De modo que, antes de emigrar, cuando tuvo que elegir entre lo que se llevaría y lo que dejaría, metió en la maleta el pequeño cenicero del bar; en el extranjero lo llevaba muchas veces en el bolso, en secreto, como un talismán.
Recuerda que, en la sala de espera del aeropuerto, él le ha dicho en un tono grave y raro: «Soy un hombre absolutamente libre». Tuvo entonces la impresión de que su historia de amor, iniciada hacía veinte años, había quedado tan sólo aplazada hasta el momento en que estuvieran libres los dos.
Recuerda de él otra frase: «Estoy de paso en París por pura casualidad»; casualidad es otra manera de decir: destino; estaba escrito que él estuviera de paso en París para que su historia continuara a partir del instante en que había quedado truncada.
Con el teléfono portátil en la mano, intenta llamarlo desde dondequiera que se encuentre, desde los cafés, el apartamento de una amiga, la calle. El número del hotel es correcto, pero él nunca está en la habitación. Piensa en él todo el día y, como los contrarios suelen atraerse, también en Gustaf. Al pasar ante una tienda de souvenirs ve en el escaparate una camiseta con la cabeza taciturna de un tuberculoso que lleva una inscripción: KAFKA IS BORN IN PRAG. Le encanta aquella camiseta tan soberbiamente tonta y la compra.
Al anochecer vuelve a casa con la intención de llamar tranquilamente, ya que los viernes Gustaf acostumbra a volver tarde; contra toda previsión, él está con su madre en la planta de abajo, y la habitación resuena con su cacareo checo-inglés al que se añade la voz del televisor, que nadie mira. Le entrega a Gustaf el paquete: «¡Es para ti!».

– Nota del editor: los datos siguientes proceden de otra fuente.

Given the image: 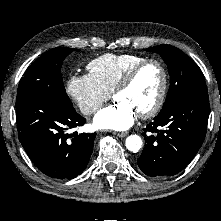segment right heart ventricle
I'll list each match as a JSON object with an SVG mask.
<instances>
[{
    "label": "right heart ventricle",
    "mask_w": 221,
    "mask_h": 221,
    "mask_svg": "<svg viewBox=\"0 0 221 221\" xmlns=\"http://www.w3.org/2000/svg\"><path fill=\"white\" fill-rule=\"evenodd\" d=\"M144 60L145 57L135 54L108 53L92 60L87 68L89 74L112 93L126 73Z\"/></svg>",
    "instance_id": "e07e8e85"
}]
</instances>
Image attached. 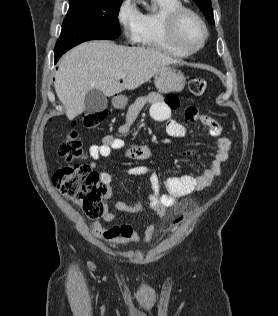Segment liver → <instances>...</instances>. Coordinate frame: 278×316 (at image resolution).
<instances>
[{
    "label": "liver",
    "mask_w": 278,
    "mask_h": 316,
    "mask_svg": "<svg viewBox=\"0 0 278 316\" xmlns=\"http://www.w3.org/2000/svg\"><path fill=\"white\" fill-rule=\"evenodd\" d=\"M177 60L152 48L125 47L109 41L85 42L67 52L55 75L56 94L73 120L85 110L87 92L96 88L111 97L134 90ZM119 73H125L120 82Z\"/></svg>",
    "instance_id": "1"
}]
</instances>
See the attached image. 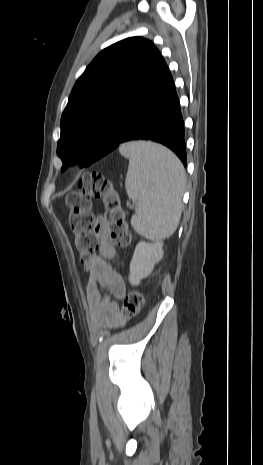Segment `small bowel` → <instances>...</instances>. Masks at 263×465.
<instances>
[{
	"instance_id": "c3829d8e",
	"label": "small bowel",
	"mask_w": 263,
	"mask_h": 465,
	"mask_svg": "<svg viewBox=\"0 0 263 465\" xmlns=\"http://www.w3.org/2000/svg\"><path fill=\"white\" fill-rule=\"evenodd\" d=\"M97 236L100 241L98 255L93 261L87 282L89 317L97 327L114 326L118 327L115 330L116 334H129V328H132L134 323L121 322L119 309V300L126 292V285L121 274L107 262L115 257L116 250L109 241L108 231L103 225L98 227ZM102 288L111 296L103 294Z\"/></svg>"
}]
</instances>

Les deja admirando el regalo y sube a encerrarse en el baño. Sentada en el borde de la taza, saca el teléfono del bolso. Oye su «¡por fin!» y, llena de alegría, le dice: «Me gustaría que estuvieras aquí, conmigo, en el lugar donde me encuentro ahora mismo»; sólo después de pronunciar esas palabras cae en la cuenta del lugar donde está sentada y se ruboriza; la involuntaria indecencia de lo que acaba de decir la sorprende, pero también la excita. En aquel momento, por primera vez en tantos años, tiene la impresión de engañar a su sueco y por ello siente un vicioso placer.
Cuando baja a la sala, Gustaf lleva puesta la camiseta y ríe alborotadamente. Ella conoce de memoria ese espectáculo: parodia de seducción, exageración de gestos y gracias: síntoma senil del erotismo periclitado. La madre, con Gustaf tomado de la mano, anuncia a Irena: «Me he permitido sin consultarte vestir a tu querido Gustaf. ¿Verdad que está estupendo?». Se vuelve con él hacia un gran espejo colgado de una pared de la sala. Mirando su reflejo, levanta el brazo de Gustaf como si hubiera ganado una competición en los Juegos Olímpicos, y él, siguiéndole el juego, saca pecho delante del espejo y pronuncia con voz sonora: «Kafka is born in Prag!».